» What you will do
The response should be the data again, identical in every line.
--- START ---
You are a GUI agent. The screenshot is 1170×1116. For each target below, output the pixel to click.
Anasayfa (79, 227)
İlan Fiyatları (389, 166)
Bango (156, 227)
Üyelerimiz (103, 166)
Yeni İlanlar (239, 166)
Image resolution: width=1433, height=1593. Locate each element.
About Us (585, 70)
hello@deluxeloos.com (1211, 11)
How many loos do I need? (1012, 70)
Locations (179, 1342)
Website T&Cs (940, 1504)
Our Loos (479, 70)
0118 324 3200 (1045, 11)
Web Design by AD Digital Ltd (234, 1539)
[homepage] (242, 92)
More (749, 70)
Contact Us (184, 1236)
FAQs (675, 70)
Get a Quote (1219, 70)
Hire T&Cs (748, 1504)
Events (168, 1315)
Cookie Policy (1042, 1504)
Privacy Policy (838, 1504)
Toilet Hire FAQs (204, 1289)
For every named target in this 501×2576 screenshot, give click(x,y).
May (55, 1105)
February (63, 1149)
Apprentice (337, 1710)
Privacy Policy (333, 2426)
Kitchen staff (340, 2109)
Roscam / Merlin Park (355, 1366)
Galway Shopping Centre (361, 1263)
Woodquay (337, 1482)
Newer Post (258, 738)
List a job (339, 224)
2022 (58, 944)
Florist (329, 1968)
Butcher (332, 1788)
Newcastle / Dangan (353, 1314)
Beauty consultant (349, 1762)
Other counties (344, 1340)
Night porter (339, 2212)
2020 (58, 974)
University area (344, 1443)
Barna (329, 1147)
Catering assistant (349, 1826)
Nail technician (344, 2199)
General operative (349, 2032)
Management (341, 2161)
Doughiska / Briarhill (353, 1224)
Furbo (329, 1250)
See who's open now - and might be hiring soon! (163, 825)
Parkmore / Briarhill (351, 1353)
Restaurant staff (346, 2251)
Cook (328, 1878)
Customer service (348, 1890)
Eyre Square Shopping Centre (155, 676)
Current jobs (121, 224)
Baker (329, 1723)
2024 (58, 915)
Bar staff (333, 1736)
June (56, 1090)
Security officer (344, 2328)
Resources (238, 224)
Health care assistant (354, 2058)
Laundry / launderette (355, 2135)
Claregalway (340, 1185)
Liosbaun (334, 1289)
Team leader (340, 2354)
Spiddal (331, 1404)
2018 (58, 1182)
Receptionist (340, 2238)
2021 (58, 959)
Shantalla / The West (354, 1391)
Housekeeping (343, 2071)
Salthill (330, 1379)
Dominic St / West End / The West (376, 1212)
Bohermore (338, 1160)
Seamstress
--- END ---
» Response
You are a GUI agent. The screenshot is 1170×1116. For each target below, output the pixel to click.
Anasayfa (79, 227)
İlan Fiyatları (389, 166)
Bango (156, 227)
Üyelerimiz (103, 166)
Yeni İlanlar (239, 166)
Image resolution: width=1433, height=1593. Locate each element.
About Us (585, 70)
hello@deluxeloos.com (1211, 11)
How many loos do I need? (1012, 70)
Locations (179, 1342)
Website T&Cs (940, 1504)
Our Loos (479, 70)
0118 324 3200 (1045, 11)
Web Design by AD Digital Ltd (234, 1539)
[homepage] (242, 92)
More (749, 70)
Contact Us (184, 1236)
FAQs (675, 70)
Get a Quote (1219, 70)
Hire T&Cs (748, 1504)
Events (168, 1315)
Cookie Policy (1042, 1504)
Privacy Policy (838, 1504)
Toilet Hire FAQs (204, 1289)
For every named target in this 501×2576 screenshot, give click(x,y).
May (55, 1105)
February (63, 1149)
Apprentice (337, 1710)
Privacy Policy (333, 2426)
Kitchen staff (340, 2109)
Roscam / Merlin Park (355, 1366)
Galway Shopping Centre (361, 1263)
Woodquay (337, 1482)
Newer Post (258, 738)
List a job (339, 224)
2022 (58, 944)
Florist (329, 1968)
Butcher (332, 1788)
Newcastle / Dangan (353, 1314)
Beauty consultant (349, 1762)
Other counties (344, 1340)
Night porter (339, 2212)
2020 (58, 974)
University area (344, 1443)
Barna (329, 1147)
Catering assistant (349, 1826)
Nail technician (344, 2199)
General operative (349, 2032)
Management (341, 2161)
Doughiska / Briarhill (353, 1224)
Furbo (329, 1250)
See who's open now - and might be hiring soon! (163, 825)
Parkmore / Briarhill (351, 1353)
Restaurant staff (346, 2251)
Cook (328, 1878)
Customer service (348, 1890)
Eyre Square Shopping Centre (155, 676)
Current jobs (121, 224)
Baker (329, 1723)
2024 (58, 915)
Bar staff (333, 1736)
June (56, 1090)
Security officer (344, 2328)
Resources (238, 224)
Health care assistant (354, 2058)
Laundry / launderette (355, 2135)
Claregalway (340, 1185)
Liosbaun (334, 1289)
Team leader (340, 2354)
Spiddal (331, 1404)
2018 (58, 1182)
Receptionist (340, 2238)
2021 (58, 959)
Shantalla / The West (354, 1391)
Housekeeping (343, 2071)
Salthill (330, 1379)
Dominic St / West End / The West (376, 1212)
Bohermore (338, 1160)
Seamstress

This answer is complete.